■ The problem
An exact copy of every entry is needed, without any of the pictures.
○ ○ ○ ○ ○ ○ ○
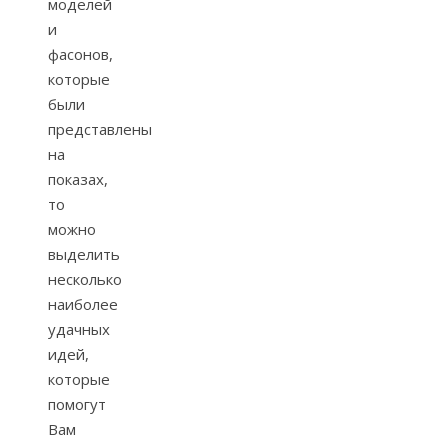
моделей
и
фасонов,
которые
были
представлены
на
показах,
то
можно
выделить
несколько
наиболее
удачных
идей,
которые
помогут
Вам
○ ○ ○ ○ ○ ○ ○
■ Your solution
моделей
и
фасонов,
которые
были
представлены
на
показах,
то
можно
выделить
несколько
наиболее
удачных
идей,
которые
помогут
Вам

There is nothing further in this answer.